To get back to my Sexuality Spinner, I didn’t have any brothers, and my parents didn’t have any boys. My father was an electrical design engineer, and loved to work on his Model A Ford car in the garage, tinker in the basement in his darkroom and with his inventions. I was a curious, eager, and smart kid, and I learned so much from him and became very handy at fixing just about anything that broke. I mowed the lawn, took out the trash, cleaned the house, cooked in the kitchen, and did whatever I was required to do as part of the family system. There were no roles imposed.

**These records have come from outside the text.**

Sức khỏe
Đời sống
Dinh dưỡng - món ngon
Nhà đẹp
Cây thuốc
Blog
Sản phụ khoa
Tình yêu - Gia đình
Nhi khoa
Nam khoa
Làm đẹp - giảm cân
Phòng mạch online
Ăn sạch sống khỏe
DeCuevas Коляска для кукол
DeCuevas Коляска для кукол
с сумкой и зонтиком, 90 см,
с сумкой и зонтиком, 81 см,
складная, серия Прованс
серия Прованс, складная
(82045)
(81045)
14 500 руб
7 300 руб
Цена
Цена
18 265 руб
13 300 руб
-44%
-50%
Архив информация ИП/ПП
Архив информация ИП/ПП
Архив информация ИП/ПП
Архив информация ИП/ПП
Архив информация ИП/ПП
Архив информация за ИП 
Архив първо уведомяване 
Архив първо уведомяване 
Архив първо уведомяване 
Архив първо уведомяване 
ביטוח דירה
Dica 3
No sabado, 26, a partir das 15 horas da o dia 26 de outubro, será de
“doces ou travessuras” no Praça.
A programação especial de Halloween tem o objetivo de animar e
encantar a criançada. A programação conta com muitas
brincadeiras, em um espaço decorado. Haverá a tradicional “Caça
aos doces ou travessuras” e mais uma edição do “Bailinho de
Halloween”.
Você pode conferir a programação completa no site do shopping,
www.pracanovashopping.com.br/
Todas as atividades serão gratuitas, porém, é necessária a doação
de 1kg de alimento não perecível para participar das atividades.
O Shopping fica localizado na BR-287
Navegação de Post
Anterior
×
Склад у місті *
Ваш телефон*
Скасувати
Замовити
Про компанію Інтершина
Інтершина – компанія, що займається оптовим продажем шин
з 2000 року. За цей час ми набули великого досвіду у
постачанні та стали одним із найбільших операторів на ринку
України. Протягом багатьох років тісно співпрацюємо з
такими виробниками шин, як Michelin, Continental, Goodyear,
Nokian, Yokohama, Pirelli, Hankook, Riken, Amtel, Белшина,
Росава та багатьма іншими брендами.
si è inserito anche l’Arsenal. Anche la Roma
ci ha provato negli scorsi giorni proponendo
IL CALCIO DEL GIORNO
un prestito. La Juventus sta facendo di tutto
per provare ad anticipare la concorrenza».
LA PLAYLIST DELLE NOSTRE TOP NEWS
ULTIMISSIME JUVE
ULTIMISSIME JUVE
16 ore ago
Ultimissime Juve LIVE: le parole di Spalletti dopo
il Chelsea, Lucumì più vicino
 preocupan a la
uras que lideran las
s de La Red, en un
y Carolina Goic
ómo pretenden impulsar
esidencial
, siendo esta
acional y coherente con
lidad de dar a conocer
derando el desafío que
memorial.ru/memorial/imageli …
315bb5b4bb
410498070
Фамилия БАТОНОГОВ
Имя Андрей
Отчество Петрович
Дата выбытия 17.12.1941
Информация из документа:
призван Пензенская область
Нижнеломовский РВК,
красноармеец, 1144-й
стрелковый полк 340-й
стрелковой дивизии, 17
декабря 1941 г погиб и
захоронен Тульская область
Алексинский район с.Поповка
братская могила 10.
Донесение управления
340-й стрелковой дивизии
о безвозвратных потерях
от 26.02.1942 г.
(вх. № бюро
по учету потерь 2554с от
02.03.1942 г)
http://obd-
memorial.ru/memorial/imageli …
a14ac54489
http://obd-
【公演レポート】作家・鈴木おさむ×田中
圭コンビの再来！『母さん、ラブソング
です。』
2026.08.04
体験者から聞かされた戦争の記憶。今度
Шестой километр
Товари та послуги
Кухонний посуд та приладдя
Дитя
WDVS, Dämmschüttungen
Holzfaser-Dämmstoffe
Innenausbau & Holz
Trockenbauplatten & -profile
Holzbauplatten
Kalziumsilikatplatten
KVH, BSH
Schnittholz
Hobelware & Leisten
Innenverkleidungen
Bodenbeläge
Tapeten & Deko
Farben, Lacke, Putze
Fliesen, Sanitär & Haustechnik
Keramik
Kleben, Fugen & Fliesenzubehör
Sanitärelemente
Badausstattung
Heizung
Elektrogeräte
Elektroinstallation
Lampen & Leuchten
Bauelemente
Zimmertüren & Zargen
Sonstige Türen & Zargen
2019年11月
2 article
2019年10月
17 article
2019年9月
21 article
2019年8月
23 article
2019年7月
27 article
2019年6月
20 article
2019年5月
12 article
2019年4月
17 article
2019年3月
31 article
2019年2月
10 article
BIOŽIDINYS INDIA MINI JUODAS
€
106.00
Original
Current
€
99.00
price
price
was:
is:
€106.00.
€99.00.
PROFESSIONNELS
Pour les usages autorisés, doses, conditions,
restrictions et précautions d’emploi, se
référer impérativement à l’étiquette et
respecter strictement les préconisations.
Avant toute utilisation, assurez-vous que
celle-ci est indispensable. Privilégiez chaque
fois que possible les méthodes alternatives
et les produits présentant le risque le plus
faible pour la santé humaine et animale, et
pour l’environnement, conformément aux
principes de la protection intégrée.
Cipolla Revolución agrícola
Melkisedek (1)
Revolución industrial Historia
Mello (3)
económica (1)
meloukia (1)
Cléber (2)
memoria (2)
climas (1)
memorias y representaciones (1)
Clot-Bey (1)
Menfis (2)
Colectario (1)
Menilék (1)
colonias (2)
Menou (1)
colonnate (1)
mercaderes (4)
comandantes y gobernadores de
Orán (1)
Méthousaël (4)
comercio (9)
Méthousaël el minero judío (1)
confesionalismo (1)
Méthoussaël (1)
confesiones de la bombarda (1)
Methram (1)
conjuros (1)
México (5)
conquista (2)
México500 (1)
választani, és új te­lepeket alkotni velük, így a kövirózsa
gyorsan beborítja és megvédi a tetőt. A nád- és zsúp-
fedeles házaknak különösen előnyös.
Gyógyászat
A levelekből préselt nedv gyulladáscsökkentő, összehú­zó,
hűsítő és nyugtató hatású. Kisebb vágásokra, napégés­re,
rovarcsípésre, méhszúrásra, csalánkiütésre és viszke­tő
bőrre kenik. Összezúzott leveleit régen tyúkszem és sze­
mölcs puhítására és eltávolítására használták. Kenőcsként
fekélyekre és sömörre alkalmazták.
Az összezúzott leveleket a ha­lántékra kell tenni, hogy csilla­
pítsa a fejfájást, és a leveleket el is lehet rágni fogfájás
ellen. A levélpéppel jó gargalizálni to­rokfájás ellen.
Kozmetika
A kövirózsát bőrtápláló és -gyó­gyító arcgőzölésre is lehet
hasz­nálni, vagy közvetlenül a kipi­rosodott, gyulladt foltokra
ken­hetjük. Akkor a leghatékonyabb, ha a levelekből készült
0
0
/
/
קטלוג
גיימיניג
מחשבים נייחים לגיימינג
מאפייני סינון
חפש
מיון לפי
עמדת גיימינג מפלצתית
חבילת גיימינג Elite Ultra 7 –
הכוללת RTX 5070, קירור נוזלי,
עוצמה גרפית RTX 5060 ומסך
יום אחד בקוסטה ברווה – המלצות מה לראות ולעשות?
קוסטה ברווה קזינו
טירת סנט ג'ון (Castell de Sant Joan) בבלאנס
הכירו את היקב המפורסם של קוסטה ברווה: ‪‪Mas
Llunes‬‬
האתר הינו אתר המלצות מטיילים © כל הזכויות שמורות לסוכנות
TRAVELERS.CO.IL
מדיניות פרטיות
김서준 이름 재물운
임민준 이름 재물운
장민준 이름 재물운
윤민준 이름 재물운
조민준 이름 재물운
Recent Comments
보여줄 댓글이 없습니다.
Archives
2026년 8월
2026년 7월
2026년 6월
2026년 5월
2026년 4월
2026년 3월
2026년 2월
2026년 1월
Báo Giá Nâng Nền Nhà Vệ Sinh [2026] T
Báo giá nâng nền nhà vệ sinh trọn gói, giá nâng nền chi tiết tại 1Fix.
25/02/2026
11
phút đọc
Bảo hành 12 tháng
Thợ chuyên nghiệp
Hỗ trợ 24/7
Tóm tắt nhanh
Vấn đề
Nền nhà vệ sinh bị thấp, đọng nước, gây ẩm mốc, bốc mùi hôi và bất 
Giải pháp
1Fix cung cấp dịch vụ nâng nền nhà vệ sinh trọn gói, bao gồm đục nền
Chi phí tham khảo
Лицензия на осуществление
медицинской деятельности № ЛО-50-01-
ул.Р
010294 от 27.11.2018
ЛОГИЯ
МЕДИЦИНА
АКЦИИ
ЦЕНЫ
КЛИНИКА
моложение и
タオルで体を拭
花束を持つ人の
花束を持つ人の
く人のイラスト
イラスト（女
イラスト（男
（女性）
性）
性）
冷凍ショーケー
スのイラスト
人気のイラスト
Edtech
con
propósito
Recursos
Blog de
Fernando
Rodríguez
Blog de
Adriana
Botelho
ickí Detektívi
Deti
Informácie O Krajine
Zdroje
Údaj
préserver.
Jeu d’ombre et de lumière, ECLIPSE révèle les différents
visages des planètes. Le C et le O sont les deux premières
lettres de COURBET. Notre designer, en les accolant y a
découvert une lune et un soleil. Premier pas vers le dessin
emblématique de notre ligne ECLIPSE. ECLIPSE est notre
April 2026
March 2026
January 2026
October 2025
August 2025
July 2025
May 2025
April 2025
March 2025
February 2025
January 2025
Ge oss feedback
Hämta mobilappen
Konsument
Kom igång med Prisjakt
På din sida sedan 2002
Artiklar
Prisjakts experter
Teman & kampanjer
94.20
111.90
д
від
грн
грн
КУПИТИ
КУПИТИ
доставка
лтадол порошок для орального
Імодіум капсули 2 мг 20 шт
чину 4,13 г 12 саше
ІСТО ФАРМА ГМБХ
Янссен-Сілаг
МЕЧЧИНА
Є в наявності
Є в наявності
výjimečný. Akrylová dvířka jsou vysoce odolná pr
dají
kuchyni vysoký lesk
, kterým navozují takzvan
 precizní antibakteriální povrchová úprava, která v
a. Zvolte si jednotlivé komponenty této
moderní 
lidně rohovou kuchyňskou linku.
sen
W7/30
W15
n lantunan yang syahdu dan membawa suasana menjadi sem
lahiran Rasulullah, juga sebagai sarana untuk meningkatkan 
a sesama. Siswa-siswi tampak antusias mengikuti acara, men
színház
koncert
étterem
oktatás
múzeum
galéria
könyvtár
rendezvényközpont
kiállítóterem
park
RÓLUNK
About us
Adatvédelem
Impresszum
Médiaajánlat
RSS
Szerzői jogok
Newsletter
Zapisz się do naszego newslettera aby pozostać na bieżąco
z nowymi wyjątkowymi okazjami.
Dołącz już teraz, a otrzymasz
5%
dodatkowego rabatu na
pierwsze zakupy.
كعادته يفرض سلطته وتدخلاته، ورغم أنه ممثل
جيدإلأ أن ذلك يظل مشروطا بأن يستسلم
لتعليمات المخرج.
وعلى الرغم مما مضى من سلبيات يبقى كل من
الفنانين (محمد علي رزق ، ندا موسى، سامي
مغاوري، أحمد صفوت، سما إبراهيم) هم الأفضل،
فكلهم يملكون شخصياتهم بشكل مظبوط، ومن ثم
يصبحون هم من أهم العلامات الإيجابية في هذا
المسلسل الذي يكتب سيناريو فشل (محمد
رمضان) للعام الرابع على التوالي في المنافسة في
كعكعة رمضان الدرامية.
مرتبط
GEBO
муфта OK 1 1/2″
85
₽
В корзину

I had no limits besides financial, so if I had the skills and the “stuff,” I could do just about anything. I was encouraged to be independent, innovative, creative, and reach for my goals.

That was the time, I think, that most of the energy for lesbian & gay rights started to really ramp up. Back then, we didn’t want to be lumped in with the men and called “gay.” “Lesbian & strong,” or “feminist,” but not “queer,” or “gay,” Back then, the lesbians were hidden, yet obvious to each other. We had a secret nod. Nowadays, not so much. If you saw a lesbian couple, you would often wonder, “who is the butch & who is the femme,” since that was & is the way it seems to look from the outside.

Roles. That’s what it is about too. Who does what. In the bedroom, the home, the yard, at the dump, kills the bugs, traps the rodents, picks out the curtains, pays the bills, etc. Yet who is to say what jobs we each should do? And if I do more cooking and cleaning, and my wife does the yard work and trash, is she the butch and I’m the femme? STOPPPP!

I’ve never wanted to be a man, and don’t think I need to be one to be strong, teach my kids how to throw and hit a ball or mow the lawn, shovel the driveway, assemble legos, lift heavy objects or talk to my son about boy stuff. And, I don’t think that he is deprived as a boy to have 2 moms instead of a mom & dad, despite what the Tea Party thinks. I’m the one always bawling at the sad TV shows on TV. I’m the one who sews things when they’re ripped and I know plenty of guys who do the same. I’m a butch and a femme and a mother and a sister, a wife and a friend, and I have the ability to be anything that I want to be!

I think that in the future, there will be much more blurring of the lines between “male” and “female” and that the public consciousness will start to allow for that fuzziness more in our language, pronouns, signage, marketing and to inclusion of more trans people in the media.